Ren ran forward. “It’s us!” she called. “It’s okay! We found Amanda!”
Crozier’s headlamp bobbed as he opened the gate. “Way to go!” he shouted.
“Great! I’ll tell the others!” said Tamaraw. She hurried off to the main building.
“Croze! We did it!” Ren said. She threw her arms around him, dropping the spraygun she’d been carrying, and he lifted her, twirled her around, and kissed her. Then he set her down.

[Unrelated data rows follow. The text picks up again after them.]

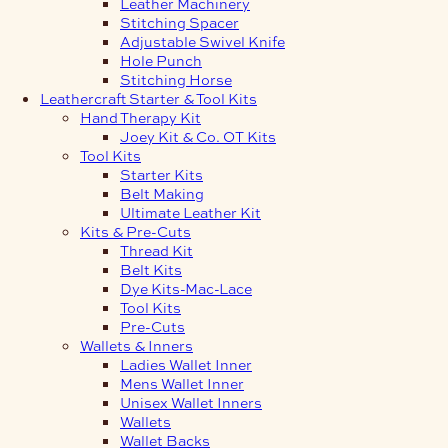
Leather Machinery
Stitching Spacer
Adjustable Swivel Knife
Hole Punch
Stitching Horse
Leathercraft Starter & Tool Kits
Hand Therapy Kit
Joey Kit & Co. OT Kits
Tool Kits
Starter Kits
Belt Making
Ultimate Leather Kit
Kits & Pre-Cuts
Thread Kit
Belt Kits
Dye Kits-Mac-Lace
Tool Kits
Pre-Cuts
Wallets & Inners
Ladies Wallet Inner
Mens Wallet Inner
Unisex Wallet Inners
Wallets
Wallet Backs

“Hey, where’d you get the spraygun?” he said. Ren started crying.
“I thought they’d kill us!” she said. “Them, the two … But you should’ve seen Toby! She was so badass! She had her old gun, and then we hit them with rocks, and then we tied them up, but then …”
“Wow,” said Manatee, surveying the Crakers who were crowding in through the gate, talking among themselves. “It’s the Paradice dome circus.”
“So these are them, right?” said Crozier. “The creepo naked people Crake made? The ones who live down by the shore?”
“I don’t think you should call them creepo,” said Ren. “They can hear you.”
“It wasn’t only Crake,” said Manatee. “All of us worked on them at the Paradice Project. Me, Swift Fox, Ivory Bill …”
“Why’d they come with you?” said Crozier. “What do they want?”
“They’re only trying to help,” said Toby. Suddenly she was very tired; all she wanted to do was stumble into her cubicle and conk out. “Has anyone else been here?” Zeb had left the cobb house at the same time she did, on a search for Adam One and any of the God’s Gardeners who might have survived. She wanted to know if he’d returned, but she didn’t want to be obvious about it: pining was whining, as the Gardeners used to say, and she’d never worn her heart anywhere near her sleeve.
“Only those pigs again,” said Crozier. “Trying to dig under the garden fence. We shone the lights on them and they ran off. They know what a spraygun is.”
“Ever since we turned a couple of them into bacon,” said Manatee. “Frankenbacon, considering they’re splices. I still feel kind of weird about eating them. They’ve got human neocortex tissue.”
“I hope Crake’s Frankenpeople aren’t moving in with us,” said a blond woman who’d come out of the main cobb building with Tamaraw. Toby recognized her from the brief time she’d spent at the cobb house before her search for Amanda: Swift Fox. She must have been over thirty, but she was wearing what looked like a twelve-year-old’s ruffle-edged nightie. Now where had she picked that up? Toby wondered. Some looted HottTottsTogs or Hundred-Dollar Store?